====== INFORMATION PROVIDED ======

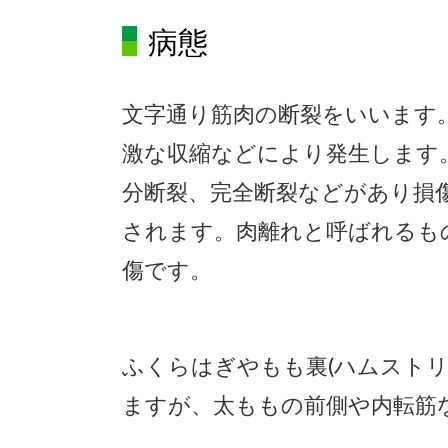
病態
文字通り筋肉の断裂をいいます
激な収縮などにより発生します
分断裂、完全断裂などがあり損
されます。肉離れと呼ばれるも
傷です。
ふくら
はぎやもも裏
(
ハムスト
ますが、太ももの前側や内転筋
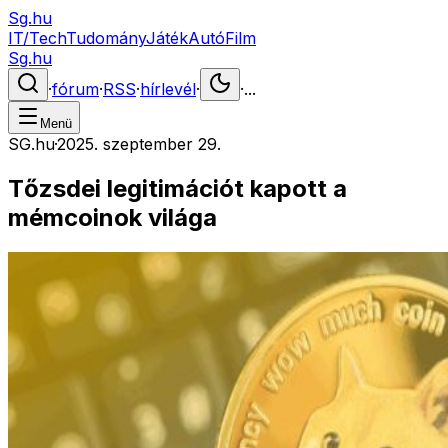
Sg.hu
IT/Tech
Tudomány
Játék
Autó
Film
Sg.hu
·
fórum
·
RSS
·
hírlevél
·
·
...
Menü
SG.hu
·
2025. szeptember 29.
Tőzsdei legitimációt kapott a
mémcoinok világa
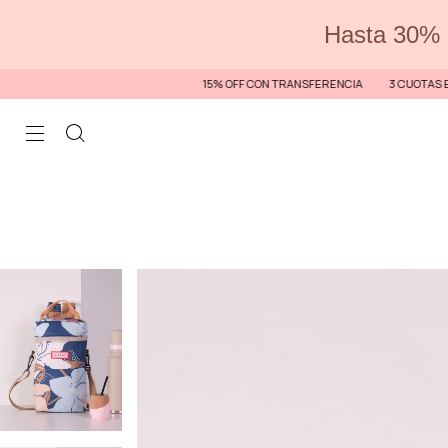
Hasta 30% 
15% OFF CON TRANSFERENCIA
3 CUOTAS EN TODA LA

======

### ACTION ITEM
In full and without error, repeat the listing above, omitting its images.

### EXERCISE RESULT
病態
文字通り筋肉の断裂をいいます
激な収縮などにより発生します
分断裂、完全断裂などがあり損
されます。肉離れと呼ばれるも
傷です。
ふくら
はぎやもも裏
(
ハムスト
ますが、太ももの前側や内転筋
Sg.hu
IT/Tech
Tudomány
Játék
Autó
Film
Sg.hu
·
fórum
·
RSS
·
hírlevél
·
·
...
Menü
SG.hu
·
2025. szeptember 29.
Tőzsdei legitimációt kapott a
mémcoinok világa
Hasta 30% 
15% OFF CON TRANSFERENCIA
3 CUOTAS EN TODA LA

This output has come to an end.